20. Use according to any one of claims 13 to 19, wherein the plant is selected from a food crop, an economic crop or a rhizome crop;

Preferably, the food crop is selected from at least one of cereal crops, tuber crops and legume crops;

preferably, the cereal crops include, but are not limited to, at least one of rice, wheat, corn, barley, oat, rye, sorghum, millet, barnyard grass, buckwheat, preferably, the tuber crops include, but are not limited to, at least one of sweet potato, yam, potato, preferably, the legume crops include, but are not limited to, at least one of soybean, broad bean, pea, mung bean, peanut;

preferably, the cash crop includes, but is not limited to, at least one cash crop of the Solanaceae, rosaceae, rutaceae, musaceae, cucurbitaceae, brassicaceae, orchidaceae, papilionaceae, compositae, liliaceae, zingiberaceae, passifloraceae, pineapple, araliaceae, and Cactaceae plants;

Preferably, the Solanaceae plants include but are not limited to tomato, capsicum, potato, eggplant, etc., preferably the Rosaceae plants include but are not limited to strawberry, papaya, etc., preferably the Rutaceae plants include but are not limited to citrus, etc., preferably the Plantaceae plants include but are not limited to banana, etc., preferably the Cucurbitaceae plants include but are not limited to cucumber, wax gourd, pumpkin, balsam pear, luffa, watermelon, momordica grosvenori, etc., preferably the Brassicaceae plants include but are not limited to cabbage, rape, cabbage, radish, cauliflower, etc., preferably the Orchidaceae plants include but are not limited to orchid, etc., preferably the Papilionaceae plants include but are not limited to soybean, etc., preferably the Plantaceae plants include but are not limited to garlic, etc., preferably the Zingiberaceae plants include but are not limited to ginger, etc., preferably the Passifloraceae plants include but are not limited to passion fruit, etc., preferably the Canariaceae plants include but are not limited to pineapple, etc., preferably include but are not limited to being obtained;

preferably, the rhizome crops include, but are not limited to, potatoes, carrots, leafy vegetables, solanaceous vegetables, strawberries, grapes, citrus, bananas, kiwi fruits, dragon fruits, tomatoes, peppers, beans, gingers, pseudo-ginseng, ginseng and the like.

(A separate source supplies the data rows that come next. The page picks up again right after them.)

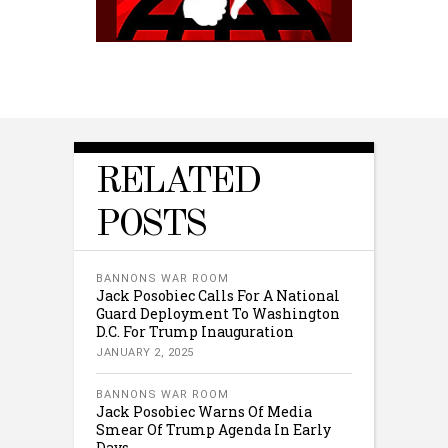
RELATED
POSTS
BANNONS WAR ROOM
Jack Posobiec Calls For A National
Guard Deployment To Washington
D.C. For Trump Inauguration
JANUARY 2, 2025
BANNONS WAR ROOM
Jack Posobiec Warns Of Media
Smear Of Trump Agenda In Early
Days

21. A method for preparing the fermentation broth of burkholderia of any of claims 1-3, comprising the steps of first subjecting said burkholderia to an activation culture and then subjecting it to a fermentation culture.

22. A method of controlling plant diseases and insect pests and/or promoting plant growth, which method comprises applying to a plant or seed a burkholderia or a metabolite, culture, fermentation liquor or extract thereof according to any one of claims 1 to 3 or a composition according to any one of claims 4 to 11.